▸ **What you will do**: Copy every line that contains the string "Reinigungsprodukte" from the entries below.

▸ **Raw data**:
════════
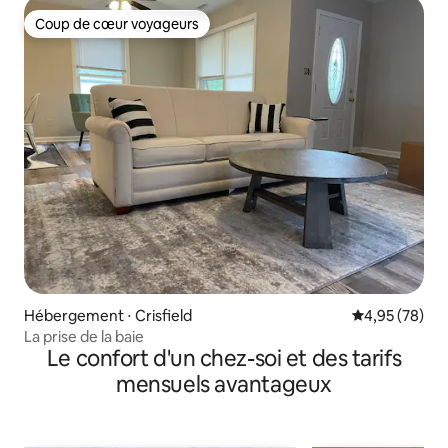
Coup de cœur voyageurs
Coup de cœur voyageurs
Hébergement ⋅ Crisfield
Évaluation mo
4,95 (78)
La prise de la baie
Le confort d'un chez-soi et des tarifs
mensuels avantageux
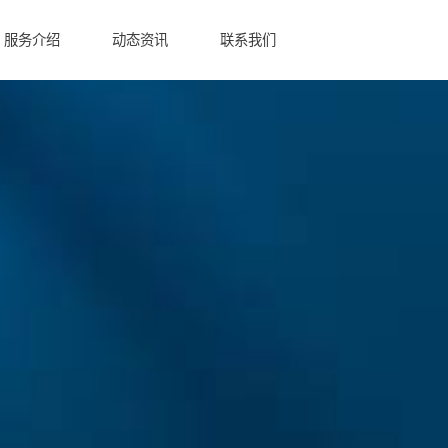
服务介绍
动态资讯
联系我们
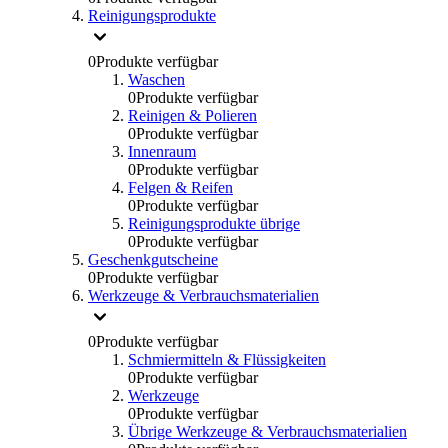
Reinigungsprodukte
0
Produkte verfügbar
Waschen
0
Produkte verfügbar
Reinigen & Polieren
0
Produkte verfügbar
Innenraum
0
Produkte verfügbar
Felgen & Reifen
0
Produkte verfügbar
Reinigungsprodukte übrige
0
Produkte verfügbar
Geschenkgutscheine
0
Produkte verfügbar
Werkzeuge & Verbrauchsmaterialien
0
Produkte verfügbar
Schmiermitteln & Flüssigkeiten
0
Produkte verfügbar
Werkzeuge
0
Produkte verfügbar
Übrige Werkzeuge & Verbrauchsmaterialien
════════
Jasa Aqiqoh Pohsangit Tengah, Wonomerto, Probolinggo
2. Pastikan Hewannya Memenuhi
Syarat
════════
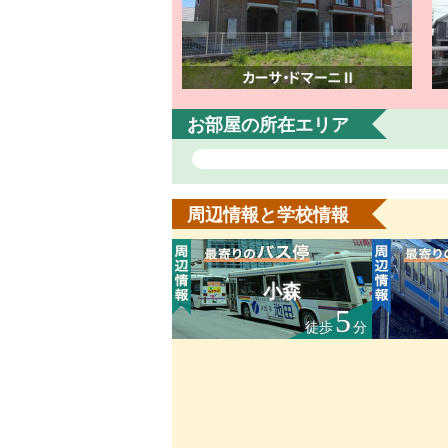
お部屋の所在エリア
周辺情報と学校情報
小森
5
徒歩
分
════════
▸ **The completed task**:
Reinigungsprodukte
Reinigungsprodukte übrige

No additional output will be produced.